Voyage de Marco Polo, Texte établi par Eugène MüllerDelagrave (p. 274-275).
IX
De la province de Ciamba.


En partant du port de Zeiton et naviguant vers le sud-ouest, on vient à la province de Ciamba[1], qui est éloignée de ce port de mille et cinquante milles. Elle est fort grande et a des moutons en abondance. Les habitants sont idolâtres et ont un langage particulier. L’an de l’Incarnation du fils de Dieu 1268, le Grand Khan envoya un général nommé Sogatu avec une puissante armée pour subjuguer cette province ; mais lorsqu’il fut arrivé dans le pays, il reconnut que les villes y étaient si bien fortifiées et les châteaux si forts qu’il était comme impossible de les prendre.
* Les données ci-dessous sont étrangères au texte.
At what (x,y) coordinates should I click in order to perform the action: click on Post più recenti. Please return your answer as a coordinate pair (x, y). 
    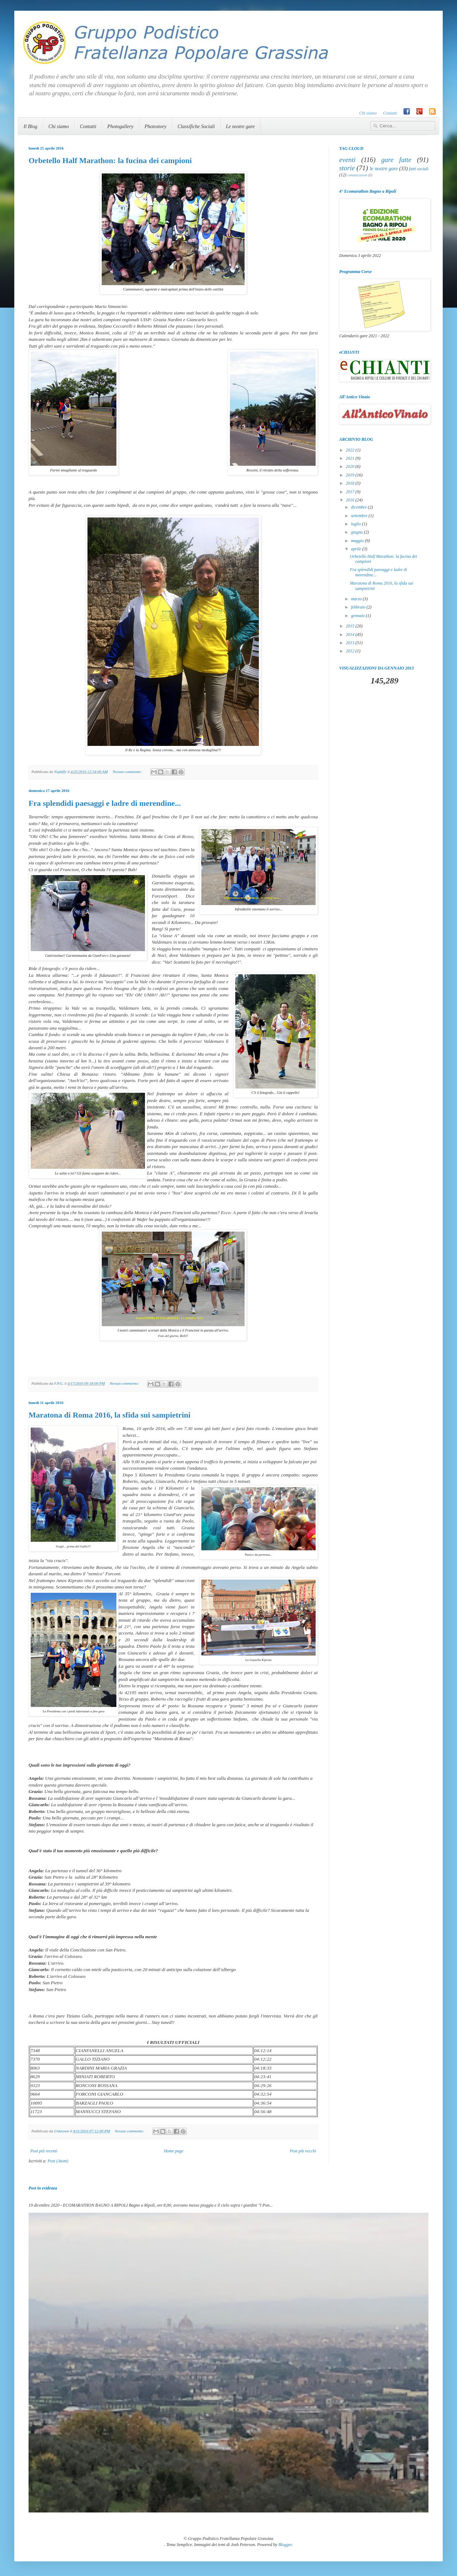     Looking at the image, I should click on (43, 2150).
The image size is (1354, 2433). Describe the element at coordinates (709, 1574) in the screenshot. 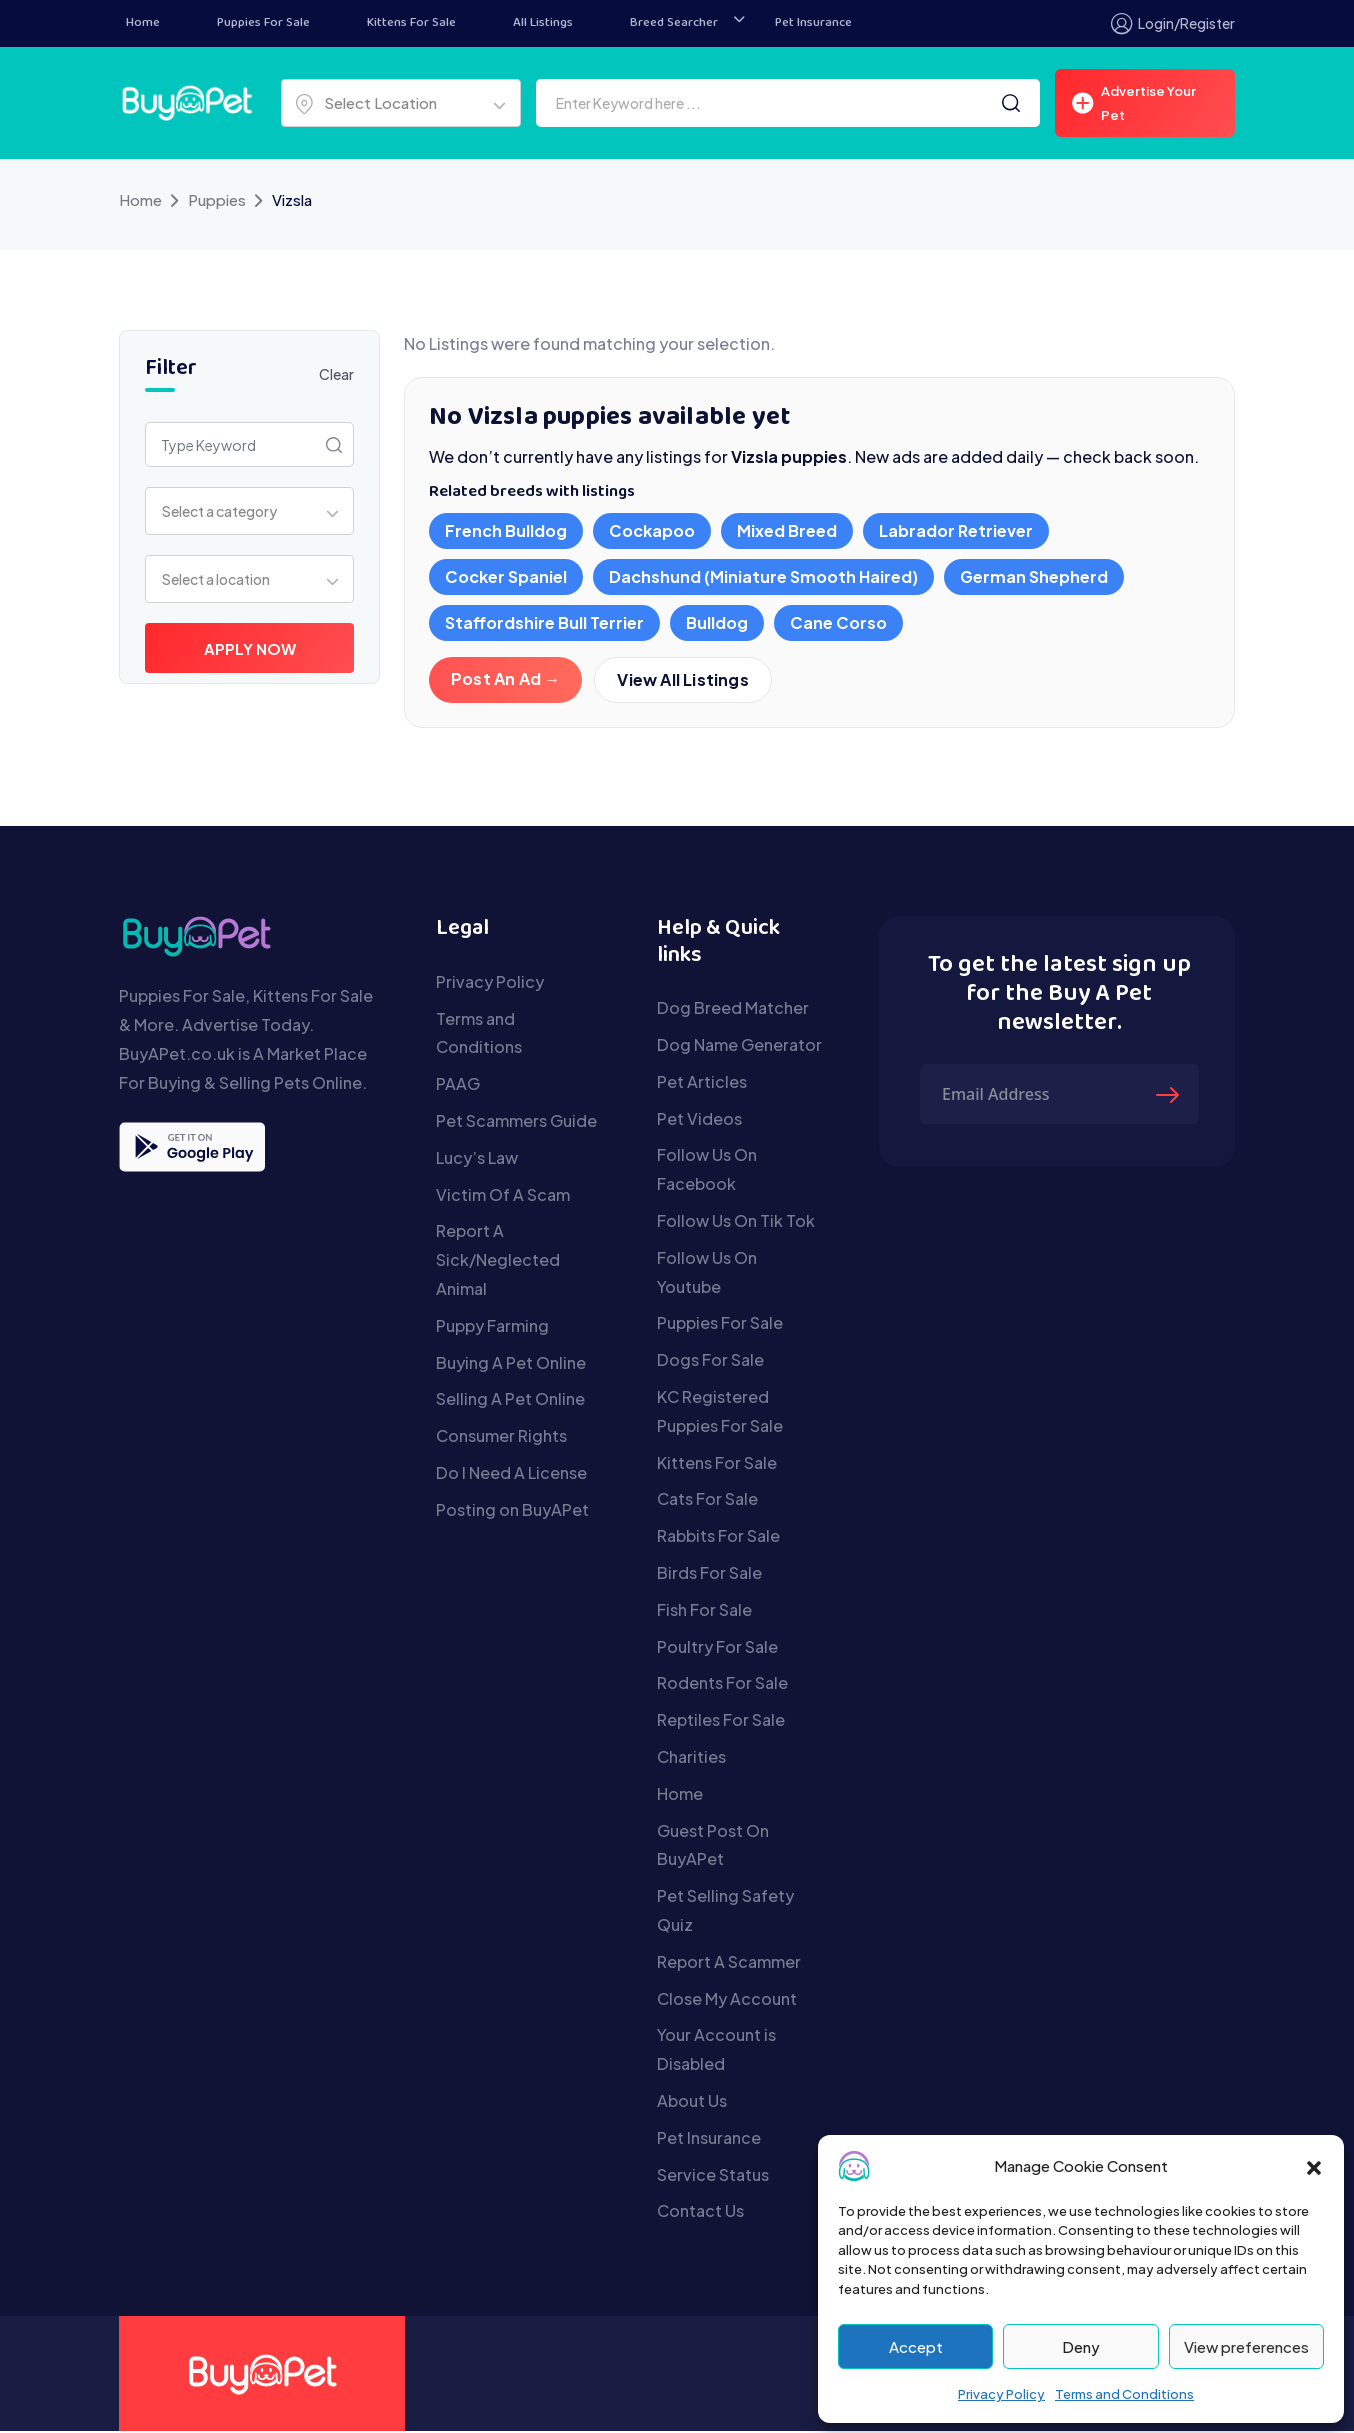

Il brûla cependant toutes les maisons de campagne, coupa les arbres et causa tant de dommage dans cette province que le roi se rendit de lui-même tributaire du Grand Khan, afin qu’il fît retirer ce général hors de ses terres. Ils firent un accord, à savoir, que le roi de Ciamba enverrait tous les ans au Grand Khan vingt éléphants des plus beaux. Et moi, Marco, j’ai été dans cette province, dont le roi avait alors une si grande multitude de femmes qu’il avait trois cent vingt-six fils ou filles, et dont cent cinquante de ses fils étaient déjà en âge de porter les armes. Il y a beaucoup d’éléphants en ce pays-là, et du bois d’aloès en abondance ; on y trouve aussi des forêts d’ébène.

  1. Province de la Cochinchine actuelle.